ISBN :978-5-6052784-2-9
Возрастное ограничение : 0
Дата обновления : 09.10.2025
На свежем воздухе крепкий дух недавно выпитой самогонки исходит от Коли. Уж извини, Иван, малёхо дёрнул. Да ладно, ладно. Улыбается широко – скуластый стал, остяцкая порода проявилась, оттеснив русскую – рот полый, с редкими, чёрно-бурыми зубами, от табака и чая крепкого. Может, и вставил бы, но денег нет, да и без них оно не худо – не болят, не ноют от студёного, и к врачам с имя не надо обращаться. Щёки впалые – будто курил Коля, дым в себя, всосав щёки, втянул, дым после выпустил, а щёки так всосанными и остались.
Рассказал Коля, как два дня назад, когда сильно метелило и света белого не видно было, шёл он от Сани-кержака из-за речки, из Нижней половины, заблудился. Без навигатора же был. Услышал, а потом и разглядел, что трактор сена зарод из-за реки везёт кому-то. Пристроился сзади, решив, вот он меня и выведет, мол, куда надо. Заехал в чей-то огород трактор, тракторист сани с зародом отцепил и уехал. А он, Коля, стал ходить по глубокому снегу вокруг зарода и выхода из огорода никак не может найти, и в чьём находится он огороде, понять не может. Как кто-то водит, не иначе. Потом слышит голос Ольги – жена его – и думает, что ему чудится. Голос как с неба будто раздаётся. Нет, настоящая – предстала перед ним. Как лист перед травой, хоть и не звал её, не кликал. Палкой по спине его хорошо отоварила, он сразу и выход из чужого огорода нашёл и до своего дома скоро добежал, не промазал. Дома добавила жена, уже не больно, но обидно – мёрзлой метлой, руками тока закрывался, ушёл в подсобку ночевать, а чё поделашь, драться с ней, с жэншиной, не станешь; в подсобке бражка оставалась – тяпнул.

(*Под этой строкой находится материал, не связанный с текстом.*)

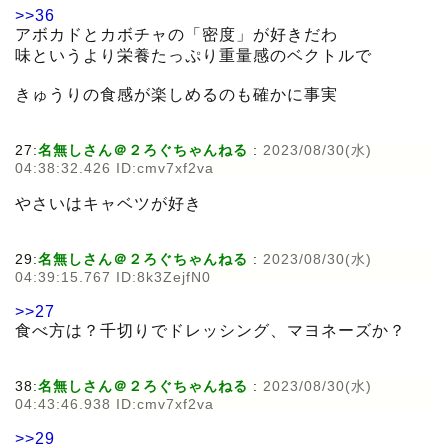
>>36
アボカドとカボチャの「密度」が好きだわ
味というより栄養たっぷり重量感のベクトルで
きゅうりの食感が楽しめるのも確かに事実
27:
名無しさん＠２ろぐちゃんねる
:
2023/08/30(水)
04:38:32.426 ID:cmv7xf2va
やさいはキャベツが好き
29:
名無しさん＠２ろぐちゃんねる
:
2023/08/30(水)
04:39:15.767 ID:8k3ZejfN0
>>27
食べ方は？千切りでドレッシング、マヨネーズか？
38:
名無しさん＠２ろぐちゃんねる
:
2023/08/30(水)
04:43:46.938 ID:cmv7xf2va
>>29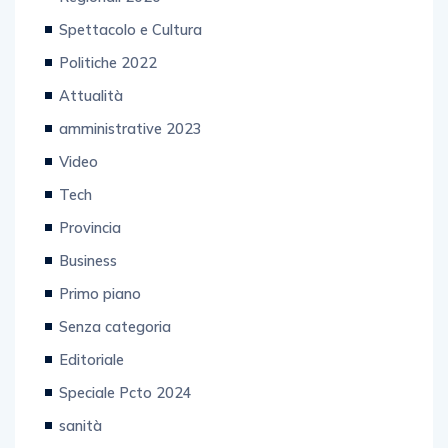
Spettacolo e Cultura
Politiche 2022
Attualità
amministrative 2023
Video
Tech
Provincia
Business
Primo piano
Senza categoria
Editoriale
Speciale Pcto 2024
sanità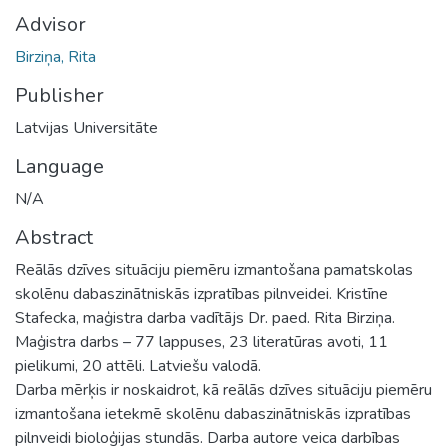
Advisor
Birziņa, Rita
Publisher
Latvijas Universitāte
Language
N/A
Abstract
Reālās dzīves situāciju piemēru izmantošana pamatskolas
skolēnu dabaszinātniskās izpratības pilnveidei. Kristīne
Stafecka, maģistra darba vadītājs Dr. paed. Rita Birziņa.
Maģistra darbs – 77 lappuses, 23 literatūras avoti, 11
pielikumi, 20 attēli. Latviešu valodā.
Darba mērķis ir noskaidrot, kā reālās dzīves situāciju piemēru
izmantošana ietekmē skolēnu dabaszinātniskās izpratības
pilnveidi bioloģijas stundās. Darba autore veica darbības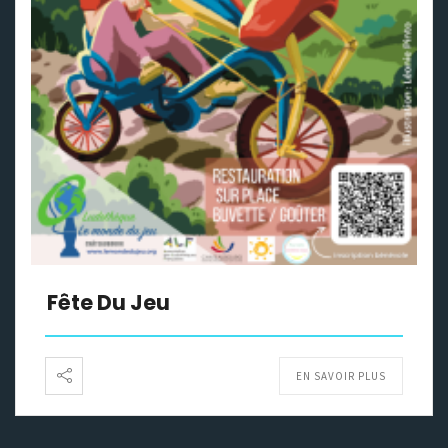
Fête Du Jeu
EN SAVOIR PLUS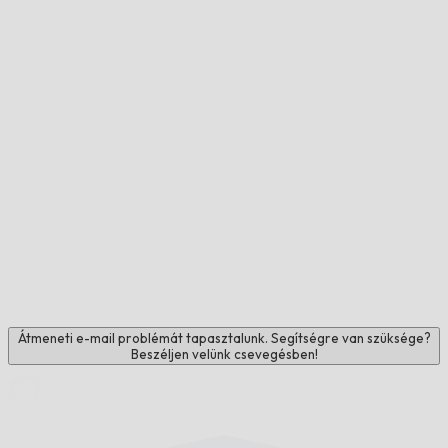
Átmeneti e-mail problémát tapasztalunk. Segítségre van szüksége?
Beszéljen velünk csevegésben!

Поговорили о том, кто из знакомых умер, кто ещё жив, кто куда жить перебрался из Сретенска, новый кто сюда приехал. Да никаво, и кто сюда поедет, вымрут все старики, и Сретенска не будет. Ялань уж вон какой была, и чё осталось – поляна, голая почти… Сколько кому платят пенсии. Ему хватат, а и добавят еслив, против он не будет. Об Украине словом перебросились. Сын Коли, Игнат, ранен был под Авдеевкой, в стегно, лечился в Ленинграде, сейчас дома. Собирается обратно. Мать ревёт, не разрешает. Уедешь туда, дескать, руки на себя от горя наложу. А ты, мол, как? А что я, дескать… Парень взрослый, сам пусть решает. Да и кому-то надо… А мать, чё мать, поплачет, станет ждать.
И: заходи, дорогу знаешь.
И ты, мол, тоже.
Разошлись. Коля – не домой – в ларёк. За паперёсами, в последней пачке штуки три осталось, кончились, и уж за хлебом заодно, это жана уж приказала.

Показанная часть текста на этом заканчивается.